Personal information
- Born: 4 December 1916 Iwate Prefecture, Japan
- Died: 12 August 2011 (aged 94) Tokyo, Japan
- Education: Waseda University, Tokyo

Sport
- Sport: Speed skating
- Club: Waseda University, Tokyo

= Kunio Nando =

Japanese speed skater

Kunio Nando (南洞 邦夫, Nandō Kunio), (4 December 1916 – 12 August 2011) was a Japanese speed skater. He competed at the 1936 Winter Olympics in the 500 m and 5000 m events and finished in 22nd and 31st place, respectively.

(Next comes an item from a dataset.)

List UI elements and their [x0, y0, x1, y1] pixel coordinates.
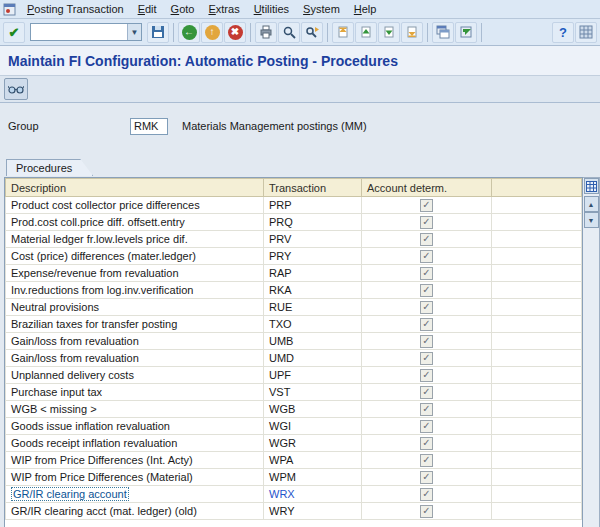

In retirement Nando worked as a skating coach, and trained the national team for the 1956 and 1960 Olympics. He served as president of Japan Skating Federation and of Japan Curling Association. He was instrumental in adding curling to the 1998 Nagano Olympics. In 2000 he was awarded the Olympic Order, and in 2006 the Freytag Award from the World Curling Federation. He was the first Asian person to receive the Freytag Award.

Personal bests:
- 500 m – 44.5 (1938)
- 1500 m – 2:27.3 (1939)
- 5000 m – 9:11.0 (1940)
- 10000 m – 19:31.8 (1938)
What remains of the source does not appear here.